§ **GOAL OF THE EXERCISE**
Repeat word for word, please, only the lines from the one that includes "Description" through the final line of the data.
══════════════════════════════
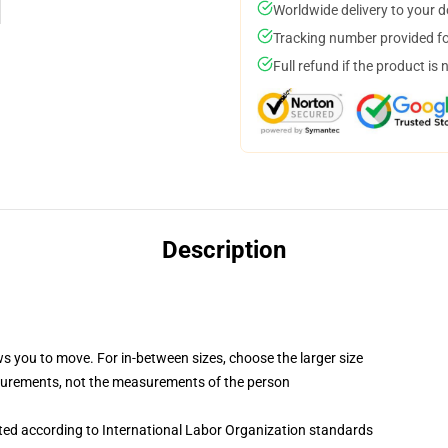
Worldwide delivery to your 
Tracking number provided for
Full refund if the product is 
Description
ws you to move. For in-between sizes, choose the larger size
surements, not the measurements of the person
uated according to International Labor Organization standards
══════════════════════════════
§ **ANSWER TO THIS TASK**
Description
ws you to move. For in-between sizes, choose the larger size
surements, not the measurements of the person
uated according to International Labor Organization standards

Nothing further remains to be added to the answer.